**What you are asked to do**
As you print the data below, keep every line exactly as it is and leave the images behind.

==== Data shown

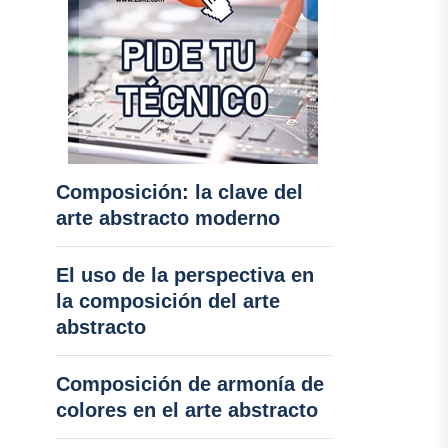
Composición: la clave del
arte abstracto moderno
El uso de la perspectiva en
la composición del arte
abstracto
Composición de armonía de
colores en el arte abstracto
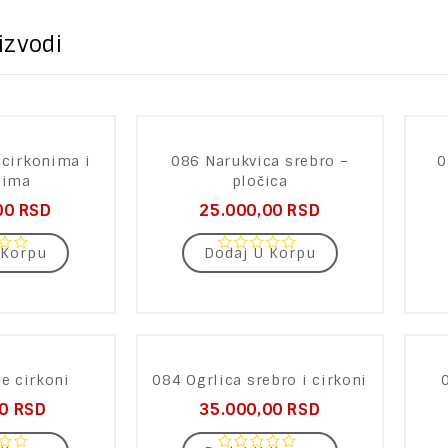
izvodi
 cirkonima i
086 Narukvica srebro –
0
lima
pločica
00
RSD
25.000,00
RSD
 Korpu
Dodaj U Korpu
0
out
of
5
e cirkoni
084 Ogrlica srebro i cirkoni
00
RSD
35.000,00
RSD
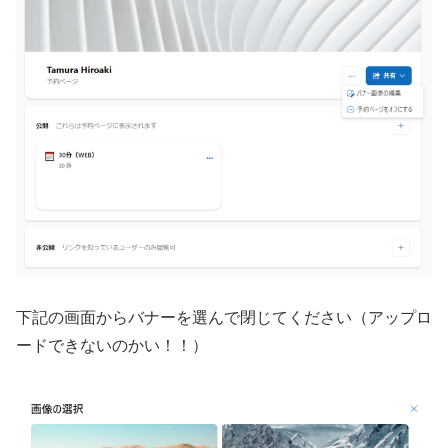
下記の画面からバナーを選んで閉じてください（アップロ
ードできないのかい！！）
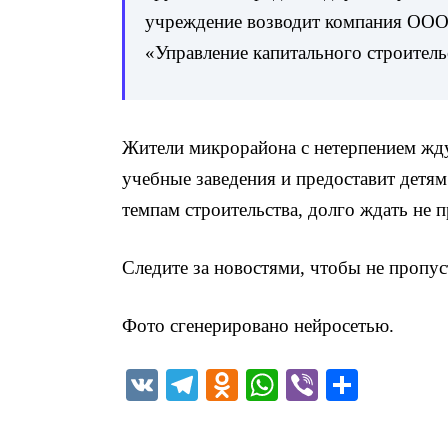
учреждение возводит компания ООО
«Управление капитального строитель
Жители микрорайона с нетерпением жд
учебные заведения и предоставит детям
темпам строительства, долго ждать не п
Следите за новостями, чтобы не пропус
Фото сгенерировано нейросетью.
V
T
O
W
Vi
О
K
el
d
h
b
т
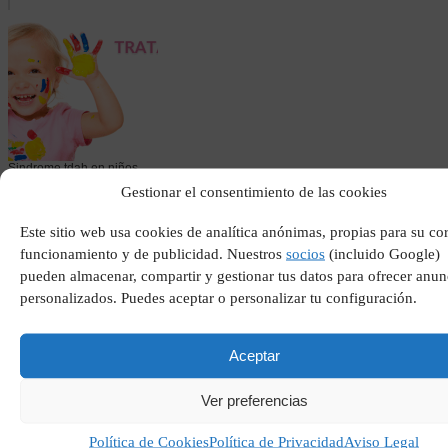
Sindrome tdah en niños
Gestionar el consentimiento de las cookies
Este sitio web usa cookies de analítica anónimas, propias para su co
funcionamiento y de publicidad. Nuestros
socios
(incluido Google)
pueden almacenar, compartir y gestionar tus datos para ofrecer anun
personalizados. Puedes aceptar o personalizar tu configuración.
Aceptar
Ver preferencias
Resultado leganés atlético
de madrid
Política de Cookies
Política de Privacidad
Aviso Legal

========

**Result of the exercise**
Composición: la clave del
arte abstracto moderno
El uso de la perspectiva en
la composición del arte
abstracto
Composición de armonía de
colores en el arte abstracto
izvodi
 cirkonima i
086 Narukvica srebro –
0
lima
pločica
00
RSD
25.000,00
RSD
 Korpu
Dodaj U Korpu
0
out
of
5
e cirkoni
084 Ogrlica srebro i cirkoni
00
RSD
35.000,00
RSD
下記の画面からバナーを選んで閉じてください（アップロ
ードできないのかい！！）
учреждение возводит компания ООО
«Управление капитального строитель
Жители микрорайона с нетерпением жд
учебные заведения и предоставит детям
темпам строительства, долго ждать не п
Следите за новостями, чтобы не пропус
Фото сгенерировано нейросетью.
V
T
O
W
Vi
О
K
el
d
h
b
т
Sindrome tdah en niños
Gestionar el consentimiento de las cookies
Este sitio web usa cookies de analítica anónimas, propias para su co
funcionamiento y de publicidad. Nuestros
socios
(incluido Google)
pueden almacenar, compartir y gestionar tus datos para ofrecer anun
personalizados. Puedes aceptar o personalizar tu configuración.
Aceptar
Ver preferencias
Resultado leganés atlético
de madrid
Política de Cookies
Política de Privacidad
Aviso Legal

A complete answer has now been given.